With factoring, for instance, it’s only after a purchase agreement has been made and an invoice has been generated that a company will be able to determine whether or not that deal can be financed. In an offline world, firms would typically discuss the potential purchase with a factoring provider first. Yet with B2B traders no longer willing to wait days to get financing in place, companies need to understand credit decisions at the point of purchase.

A Tailored Approach

Thornton said there are three key features necessary for a digital B2B credit solution to be successful.

The first is a significant investment in credit analytics, which enables Hokodo to develop tailored underwriting algorithms depending on the profile of the customer.
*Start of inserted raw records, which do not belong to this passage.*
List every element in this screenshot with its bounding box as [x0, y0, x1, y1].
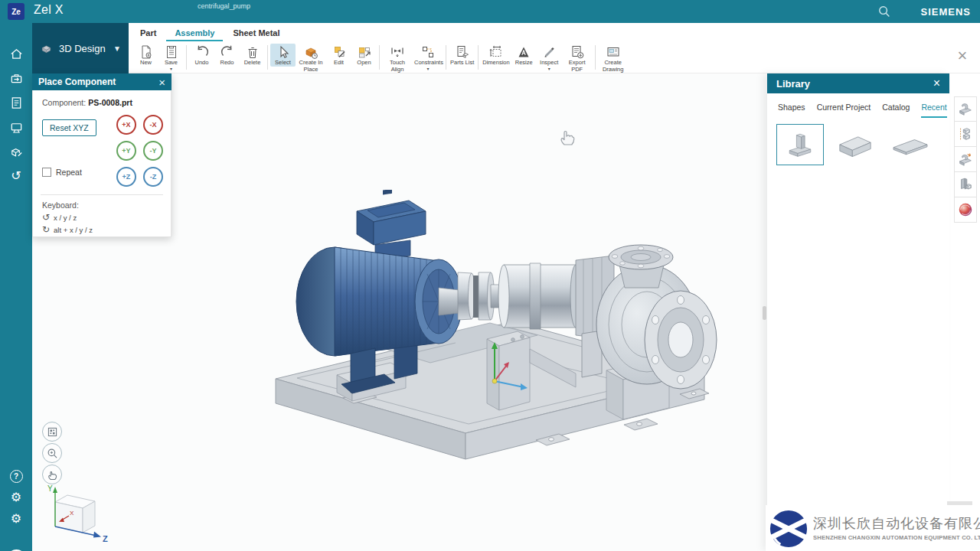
place-component-panel: Place Component × Component: PS-0008.prt… — [32, 73, 172, 237]
tool-create-drawing[interactable]: Create Drawing — [598, 44, 629, 73]
home-icon[interactable] — [8, 46, 24, 61]
repeat-checkbox[interactable] — [42, 168, 51, 177]
tool-dimension[interactable]: Dimension — [481, 44, 511, 67]
help-icon[interactable]: ? — [8, 468, 24, 484]
toolbar-separator — [186, 45, 187, 70]
ribbon-tabs: Part Assembly Sheet Metal — [132, 23, 289, 43]
tab-assembly[interactable]: Assembly — [166, 25, 223, 41]
close-icon[interactable]: × — [933, 77, 940, 90]
component-tool-4[interactable] — [954, 172, 977, 197]
tool-create-in-place[interactable]: Create In Place — [296, 44, 326, 73]
rotate-plus-y-button[interactable]: +Y — [116, 141, 136, 161]
history-icon[interactable]: ↺ — [8, 168, 24, 184]
zoom-button[interactable] — [42, 443, 62, 463]
component-tool-3[interactable] — [954, 147, 977, 172]
tool-resize[interactable]: Resize — [511, 44, 537, 67]
new-icon — [139, 44, 154, 60]
tool-undo[interactable]: Undo — [189, 44, 214, 67]
repeat-label: Repeat — [56, 168, 82, 177]
3d-model-centrifugal-pump[interactable] — [260, 190, 720, 465]
tool-label: New — [140, 60, 152, 67]
tab-current-project[interactable]: Current Project — [817, 103, 871, 118]
component-tool-2[interactable] — [954, 122, 977, 147]
tool-new[interactable]: New — [133, 44, 158, 67]
tab-sheet-metal[interactable]: Sheet Metal — [224, 25, 288, 41]
tool-label: Parts List — [450, 60, 474, 67]
panel-divider — [41, 194, 163, 195]
rotate-minus-z-button[interactable]: -Z — [143, 167, 163, 187]
place-component-header[interactable]: Place Component × — [32, 73, 172, 90]
tab-shapes[interactable]: Shapes — [778, 103, 805, 118]
company-name-en: SHENZHEN CHANGXIN AUTOMATION EQUIPMENT C… — [813, 534, 980, 541]
library-item-support-bracket[interactable] — [776, 124, 824, 165]
stacked-cubes-icon — [957, 126, 974, 142]
block-thumbnail — [834, 128, 877, 161]
tool-open[interactable]: Open — [351, 44, 377, 67]
mode-part-icon — [40, 42, 53, 55]
building-blocks-icon — [957, 176, 974, 193]
tool-label: Resize — [515, 60, 533, 67]
rotate-ccw-icon: ↺ — [42, 213, 50, 222]
tool-select[interactable]: Select — [270, 44, 296, 67]
close-icon[interactable]: × — [158, 77, 165, 88]
tool-parts-list[interactable]: Parts List — [449, 44, 475, 67]
tool-constraints[interactable]: Constraints ▾ — [413, 44, 443, 71]
close-icon[interactable]: × — [952, 46, 972, 66]
library-header[interactable]: Library × — [767, 73, 949, 93]
tool-label: Create Drawing — [599, 60, 627, 73]
component-tool-1[interactable] — [954, 96, 977, 122]
tool-save[interactable]: Save ▾ — [158, 44, 184, 71]
rotate-minus-x-button[interactable]: -X — [143, 115, 163, 135]
tool-inspect[interactable]: Inspect ▾ — [537, 44, 562, 71]
tool-label: Undo — [195, 60, 209, 67]
app-logo[interactable]: Ze — [8, 3, 24, 20]
projects-icon[interactable] — [8, 70, 24, 86]
tool-label: Create In Place — [297, 60, 325, 73]
left-sidebar: ↺ ? ⚙ ⚙ — [0, 23, 32, 551]
render-tool[interactable] — [954, 197, 977, 223]
toolbar-separator — [379, 45, 380, 70]
view-cube[interactable]: Y Z X — [34, 482, 110, 551]
tab-recent[interactable]: Recent — [921, 103, 946, 118]
tab-catalog[interactable]: Catalog — [882, 103, 910, 118]
design-part-icon[interactable] — [8, 144, 24, 159]
devices-icon[interactable] — [8, 119, 24, 135]
hand-cursor-icon — [557, 125, 576, 146]
repeat-option[interactable]: Repeat — [42, 168, 82, 177]
search-icon[interactable] — [877, 5, 891, 18]
create-in-place-icon — [303, 44, 318, 60]
mode-selector[interactable]: 3D Design ▼ — [32, 23, 129, 73]
ribbon: Part Assembly Sheet Metal New Save ▾ — [129, 23, 980, 73]
shortcut-label: alt + x / y / z — [54, 226, 93, 234]
tool-export-pdf[interactable]: Export PDF — [562, 44, 593, 73]
help-glyph: ? — [10, 470, 23, 483]
shortcut-rotate: ↺ x / y / z — [42, 213, 77, 222]
clamp-part-icon — [957, 101, 974, 118]
tool-redo[interactable]: Redo — [214, 44, 240, 67]
rotate-plus-z-button[interactable]: +Z — [116, 167, 136, 187]
reset-xyz-button[interactable]: Reset XYZ — [42, 119, 96, 136]
app-name: Zel X — [34, 3, 64, 17]
panel-resize-handle[interactable] — [763, 306, 766, 320]
shortcut-rotate-alt: ↻ alt + x / y / z — [42, 225, 93, 234]
panel-title: Library — [776, 78, 810, 90]
settings-icon[interactable]: ⚙ — [8, 490, 24, 505]
rotate-plus-x-button[interactable]: +X — [116, 115, 136, 135]
export-pdf-icon — [570, 44, 585, 60]
tool-label: Touch Align — [384, 60, 411, 73]
rotate-minus-y-button[interactable]: -Y — [143, 141, 163, 161]
preferences-icon[interactable]: ⚙ — [8, 511, 24, 527]
tool-delete[interactable]: Delete — [240, 44, 265, 67]
fit-view-button[interactable] — [42, 422, 62, 442]
undo-icon — [194, 44, 210, 60]
library-item-flat-plate[interactable] — [887, 124, 934, 165]
library-item-rectangular-block[interactable] — [831, 124, 879, 165]
company-watermark: 深圳长欣自动化设备有限公司 SHENZHEN CHANGXIN AUTOMATI… — [766, 505, 980, 551]
redo-icon — [220, 44, 235, 60]
tab-part[interactable]: Part — [132, 25, 165, 41]
tool-edit[interactable]: Edit — [326, 44, 351, 67]
tool-label: Redo — [220, 60, 234, 67]
notes-icon[interactable] — [8, 95, 24, 110]
app-logo-text: Ze — [11, 8, 21, 16]
tool-touch-align[interactable]: Touch Align — [382, 44, 413, 73]
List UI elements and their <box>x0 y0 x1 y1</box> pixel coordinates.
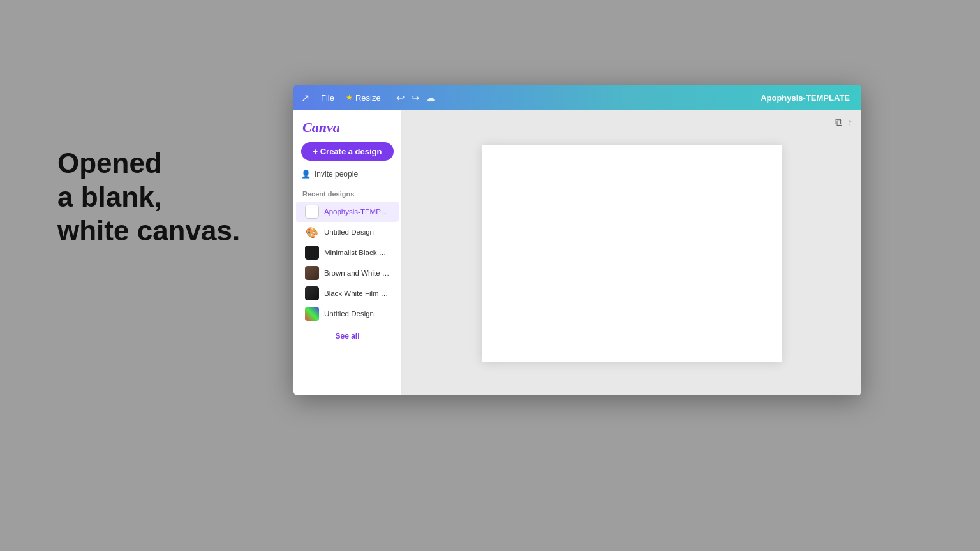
white-canvas <box>482 145 782 362</box>
see-all-link[interactable]: See all <box>293 327 401 346</box>
thumb-blackwhite <box>305 286 319 300</box>
recent-item-blackwhite[interactable]: Black White Film Fram... <box>296 283 399 304</box>
item-name-brown: Brown and White Pho... <box>324 269 390 277</box>
annotation-line3: white canvas. <box>57 214 240 248</box>
recent-item-brown[interactable]: Brown and White Pho... <box>296 263 399 283</box>
dark2-thumb <box>305 286 319 300</box>
multi-thumb <box>305 307 319 321</box>
invite-people-button[interactable]: 👤 Invite people <box>301 167 394 181</box>
recent-designs-label: Recent designs <box>293 187 401 202</box>
thumb-untitled2 <box>305 307 319 321</box>
item-name-blackwhite: Black White Film Fram... <box>324 290 390 297</box>
thumb-minimalist <box>305 246 319 260</box>
annotation-line1: Opened <box>57 147 240 180</box>
recent-item-minimalist[interactable]: Minimalist Black Whit... <box>296 242 399 263</box>
recent-item-untitled2[interactable]: Untitled Design <box>296 304 399 324</box>
annotation-line2: a blank, <box>57 180 240 214</box>
document-title: Apophysis-TEMPLATE <box>761 93 850 103</box>
item-name-untitled2: Untitled Design <box>324 310 374 318</box>
external-link-icon[interactable]: ↗ <box>301 92 309 104</box>
invite-label: Invite people <box>315 170 358 179</box>
resize-label: Resize <box>355 93 381 103</box>
thumb-apophysis <box>305 205 319 219</box>
thumb-brown <box>305 266 319 280</box>
design-thumb-icon: 🎨 <box>306 226 318 239</box>
share-button[interactable]: ↑ <box>847 117 852 128</box>
star-icon: ★ <box>346 93 353 102</box>
thumb-untitled1: 🎨 <box>305 225 319 239</box>
item-name-untitled1: Untitled Design <box>324 228 374 236</box>
redo-icon[interactable]: ↪ <box>411 92 419 104</box>
blank-thumb <box>305 205 319 219</box>
invite-icon: 👤 <box>301 170 311 179</box>
undo-icon[interactable]: ↩ <box>396 92 405 104</box>
recent-item-apophysis[interactable]: Apophysis-TEMPLATE <box>296 202 399 222</box>
create-design-button[interactable]: + Create a design <box>301 142 394 161</box>
canva-logo: Canva <box>293 117 401 142</box>
cloud-save-icon[interactable]: ☁ <box>426 92 436 104</box>
copy-button[interactable]: ⧉ <box>835 117 842 128</box>
header-bar: ↗ File ★ Resize ↩ ↪ ☁ Apophysis-TEMPLATE <box>293 85 861 110</box>
app-body: Canva + Create a design 👤 Invite people … <box>293 110 861 395</box>
brown-thumb <box>305 266 319 280</box>
resize-button[interactable]: ★ Resize <box>346 93 381 103</box>
app-window: ↗ File ★ Resize ↩ ↪ ☁ Apophysis-TEMPLATE… <box>293 85 861 395</box>
header-actions: ↩ ↪ ☁ <box>396 92 436 104</box>
annotation-block: Opened a blank, white canvas. <box>57 147 240 247</box>
dark-thumb <box>305 246 319 260</box>
recent-item-untitled1[interactable]: 🎨 Untitled Design <box>296 222 399 242</box>
canvas-area: ⧉ ↑ <box>402 110 861 395</box>
item-name-minimalist: Minimalist Black Whit... <box>324 249 390 256</box>
header-left: ↗ File ★ Resize ↩ ↪ ☁ <box>301 92 436 104</box>
file-menu-button[interactable]: File <box>318 92 337 104</box>
canvas-top-actions: ⧉ ↑ <box>835 117 852 128</box>
sidebar: Canva + Create a design 👤 Invite people … <box>293 110 402 395</box>
item-name-apophysis: Apophysis-TEMPLATE <box>324 208 390 216</box>
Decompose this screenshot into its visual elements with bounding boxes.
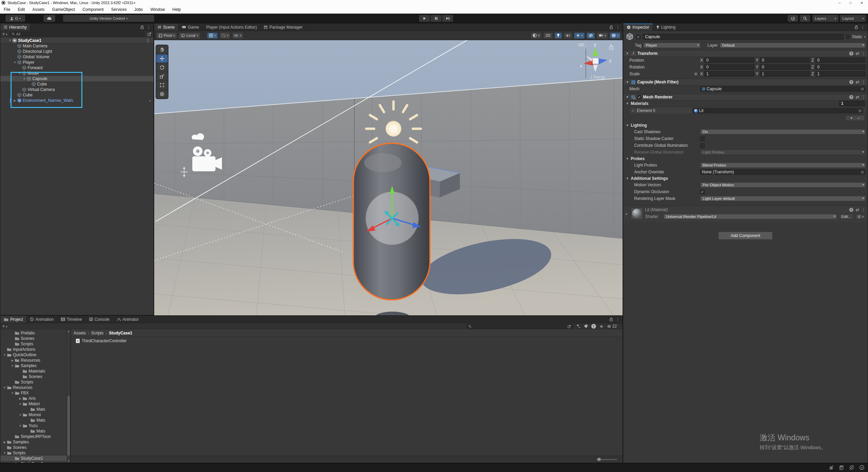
material-element-row[interactable]: = Element 0 Lit⊙ <box>629 107 866 114</box>
scene-lighting-toggle[interactable] <box>554 32 562 39</box>
foldout-arrow[interactable]: ▼ <box>10 364 15 367</box>
breadcrumb-studycase1[interactable]: StudyCase1 <box>109 331 132 335</box>
tab-player-input-actions-editor[interactable]: Player (Input Actions Editor) <box>203 23 261 31</box>
project-folder-scenes[interactable]: Scenes <box>0 336 67 341</box>
prefab-children-chevron[interactable]: › <box>149 98 154 103</box>
materials-foldout[interactable]: ▼Materials 1 <box>623 100 868 107</box>
material-thumbnail[interactable] <box>631 207 643 220</box>
scene-viewport[interactable]: y x z ⟨ Persp <box>154 40 623 316</box>
kebab-menu-icon[interactable]: ⋮ <box>862 207 866 212</box>
scene-effects-toggle[interactable]: ▾ <box>574 32 585 39</box>
project-folder-studycase1[interactable]: StudyCase1 <box>0 456 67 461</box>
menu-file[interactable]: File <box>0 7 14 12</box>
step-button[interactable] <box>442 15 453 22</box>
add-material-button[interactable]: + <box>850 116 853 121</box>
search-by-label-icon[interactable] <box>584 324 588 328</box>
hierarchy-item-virtual-camera[interactable]: Virtual Camera <box>0 87 154 92</box>
auto-refresh-disabled-icon[interactable] <box>849 465 854 470</box>
foldout-arrow[interactable]: ▼ <box>13 61 17 64</box>
foldout-arrow[interactable]: ▼ <box>2 452 7 455</box>
foldout-arrow[interactable]: ▶ <box>2 441 7 444</box>
remove-material-button[interactable]: − <box>857 116 860 121</box>
tab-hierarchy[interactable]: Hierarchy <box>0 23 30 31</box>
project-folder-scripts[interactable]: Scripts <box>0 379 67 385</box>
close-button[interactable]: ✕ <box>861 1 863 5</box>
favorites-star-icon[interactable]: ★ <box>599 324 604 329</box>
tree-scrollbar[interactable]: ▲ ▼ <box>67 329 70 463</box>
pause-button[interactable] <box>431 15 441 22</box>
lock-icon[interactable] <box>609 25 613 29</box>
static-shadow-caster-checkbox[interactable] <box>700 137 705 141</box>
shader-list-button[interactable]: ▾ <box>855 214 866 219</box>
overlay-menu-grip[interactable] <box>578 44 584 46</box>
active-checkbox[interactable]: ✓ <box>636 35 641 39</box>
project-folder-scripts[interactable]: ▼Scripts <box>0 450 67 456</box>
project-folder-materials[interactable]: Materials <box>0 368 67 374</box>
drag-handle-icon[interactable]: = <box>632 108 634 113</box>
project-folder-scenes[interactable]: Scenes <box>0 374 67 379</box>
menu-edit[interactable]: Edit <box>14 7 29 12</box>
debugger-disabled-icon[interactable] <box>829 465 834 470</box>
account-button[interactable]: G▾ <box>5 15 25 22</box>
scene-camera-settings[interactable]: ▾ <box>597 32 608 39</box>
project-add-button[interactable]: + ▾ <box>2 324 7 329</box>
importance-filter-icon[interactable]: ! <box>591 324 596 329</box>
menu-services[interactable]: Services <box>107 7 130 12</box>
section-additional-settings[interactable]: ▼Additional Settings <box>623 175 868 182</box>
foldout-arrow[interactable]: ▶ <box>10 359 15 362</box>
project-folder-midori[interactable]: ▼Midori <box>0 401 67 407</box>
scrollbar-thumb[interactable] <box>67 396 70 456</box>
layer-dropdown[interactable]: Default <box>720 43 866 48</box>
contribute-global-illumination-checkbox[interactable] <box>700 143 705 148</box>
renderer-enabled-checkbox[interactable]: ✓ <box>637 95 641 99</box>
object-picker-icon[interactable]: ⊙ <box>861 170 864 174</box>
hierarchy-item-global-volume[interactable]: Global Volume <box>0 54 154 60</box>
project-folder-momoi[interactable]: ▼Momoi <box>0 412 67 418</box>
kebab-menu-icon[interactable]: ⋮ <box>146 38 154 43</box>
hierarchy-item-environment-narrow-walls[interactable]: ▶Environment_Narrow_Walls› <box>0 98 154 103</box>
presets-icon[interactable]: ⇄ <box>856 95 859 99</box>
static-dropdown-caret[interactable]: ▾ <box>864 35 866 38</box>
hierarchy-item-directional-light[interactable]: Directional Light <box>0 49 154 54</box>
dynamic-occlusion-checkbox[interactable]: ✓ <box>700 190 705 194</box>
kebab-menu-icon[interactable]: ⋮ <box>862 51 866 56</box>
asset-thirdcharactercontroller[interactable]: #ThirdCharacterController <box>76 338 623 344</box>
object-picker-icon[interactable]: ⊙ <box>858 109 862 113</box>
lock-icon[interactable] <box>854 25 858 29</box>
hidden-items-toggle[interactable]: 22 <box>607 324 617 329</box>
constrain-proportions-icon[interactable]: ⊘ <box>694 72 700 76</box>
rotate-tool[interactable] <box>156 63 168 72</box>
menu-help[interactable]: Help <box>169 7 185 12</box>
hierarchy-item-main-camera[interactable]: Main Camera <box>0 43 154 49</box>
project-search-input[interactable] <box>466 324 574 329</box>
cache-server-disconnected-icon[interactable] <box>839 465 844 470</box>
project-folder-mats[interactable]: Mats <box>0 428 67 434</box>
project-folder-resources[interactable]: ▼Resources <box>0 385 67 390</box>
foldout-arrow[interactable]: ▼ <box>18 413 22 416</box>
open-new-window-icon[interactable] <box>567 325 571 328</box>
hierarchy-item-studycase1[interactable]: ▼StudyCase1⋮ <box>0 38 154 43</box>
foldout-arrow[interactable]: ▼ <box>2 353 7 357</box>
lock-icon[interactable] <box>610 45 613 49</box>
foldout-arrow[interactable]: ▶ <box>13 99 17 102</box>
project-folder-samples[interactable]: ▶Samples <box>0 439 67 445</box>
tab-console[interactable]: Console <box>86 316 113 323</box>
static-checkbox[interactable] <box>846 35 850 39</box>
orientation-gizmo-overlay[interactable]: y x z ⟨ Persp <box>576 42 616 81</box>
project-folder-resources[interactable]: ▶Resources <box>0 358 67 363</box>
hierarchy-item-capsule[interactable]: ▼Capsule <box>0 76 154 81</box>
presets-icon[interactable]: ⇄ <box>856 207 859 212</box>
project-folder-aris[interactable]: ▶Aris <box>0 396 67 401</box>
transform-rotation-y-field[interactable]: 0 <box>760 64 810 70</box>
tab-timeline[interactable]: Timeline <box>58 316 86 323</box>
motion-vectors-dropdown[interactable]: Per Object Motion <box>700 182 866 188</box>
layers-dropdown[interactable]: Layers▾ <box>813 15 838 22</box>
help-icon[interactable]: ? <box>849 51 853 56</box>
presets-icon[interactable]: ⇄ <box>856 80 859 84</box>
materials-count-field[interactable]: 1 <box>839 101 865 106</box>
tab-scene[interactable]: Scene <box>154 23 178 31</box>
transform-scale-x-field[interactable]: 1 <box>704 71 754 77</box>
persp-toggle[interactable]: ⟨ Persp <box>591 75 605 80</box>
project-folder-simpleurptoon[interactable]: SimpleURPToon <box>0 434 67 439</box>
shader-edit-button[interactable]: Edit... <box>839 214 853 219</box>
Second, he said, is enabling technology that is highly configurable, empowering merchants to relax criteria for trusted customers, or tighten them up for new ones. Third — and according to Thornton, perhaps the most difficult to achieve — a B2B credit tool must be able to understand the unique needs of specific verticals.

He pointed to the digital trade of grain as an example of a transaction in which a contract is signed but a delivery may not happen for months until grain is harvested. In another example, equipment rentals might be facilitated for $2,000, but a customer could extend that rental and ultimately owe $4,000. In some sectors, B2B purchases are a few hundred dollars, while others can be tens of thousands of dollars.

“Each of the verticals we’re in has its own idiosyncrasies, and we have to find ways of culminating with them,” said Thornton.

To provide the kind of positive customer experience that B2B merchants are after, it is not only essential to customize underwriting process to fit the unique profile of a buyer, but also to optimize the timing and amount of that credit.

Empowering the B2B merchants themselves with what is both a staple and a competitive advantage in their fields is also key. According to Hokodo, merchants that deploy its technology see a 40 percent increase in revenue, which Thornton attributes to higher conversion rates, larger basket sizes and repeat customers. When buyers can seamlessly secure credit, they’re more likely to stick with that vendor and consolidate spend with them.

On the heels of that success, and with new funding from Mosaic Ventures, Notion Capital and angel investors, Hokodo is gearing up to scale via new team hires and meet growing demand from new merchant clients.

In the digital migration, B2B merchants have plenty to be concerned about. Translating legacy workflows like price negotiations, bespoke and customizable products, or electronic B2B payments acceptance, to an eCommerce environment is difficult, but innovators are gradually chipping away at these pain points. And as they do, said Thornton, sellers need to have a way to extend credit and establish payment terms with their customers digitally to support these modernization efforts.

“All of these problems are gradually being solved,” Thornton said. “Our strategy is to make sure that, as people and industries and suppliers get to the stage where they feel ready to move online, payment terms don’t become a blocker.”